> Required work:
Taking the line that contains "Онлайн Құран" as the starting point, give again exactly every line up to and including the last line of the records below.

Dataset items:

········

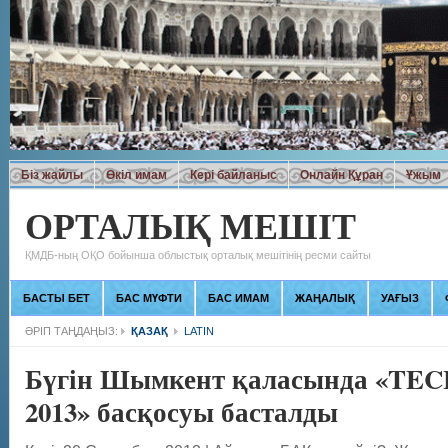
Біз жайлы
Өкіл имам
Кері байланыс
Онлайн Құран
Ұжым
ОРТАЛЫҚ МЕШІТ
ҚМДБ-ның ОҚО бойынша облыстық орталық мешітінің ресми сайты
БАСТЫ БЕТ
БАС МҮФТИ
БАС ИМАМ
ЖАҢАЛЫҚ
УАҒЫЗ
ӘРІП ТАҢДАҢЫЗ:
ҚАЗАҚ
LATIN
Бүгін Шымкент қаласында «TEC
2013» басқосуы басталды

········

> The answer:
Онлайн Құран
Ұжым
ОРТАЛЫҚ МЕШІТ
ҚМДБ-ның ОҚО бойынша облыстық орталық мешітінің ресми сайты
БАСТЫ БЕТ
БАС МҮФТИ
БАС ИМАМ
ЖАҢАЛЫҚ
УАҒЫЗ
ӘРІП ТАҢДАҢЫЗ:
ҚАЗАҚ
LATIN
Бүгін Шымкент қаласында «TEC
2013» басқосуы басталды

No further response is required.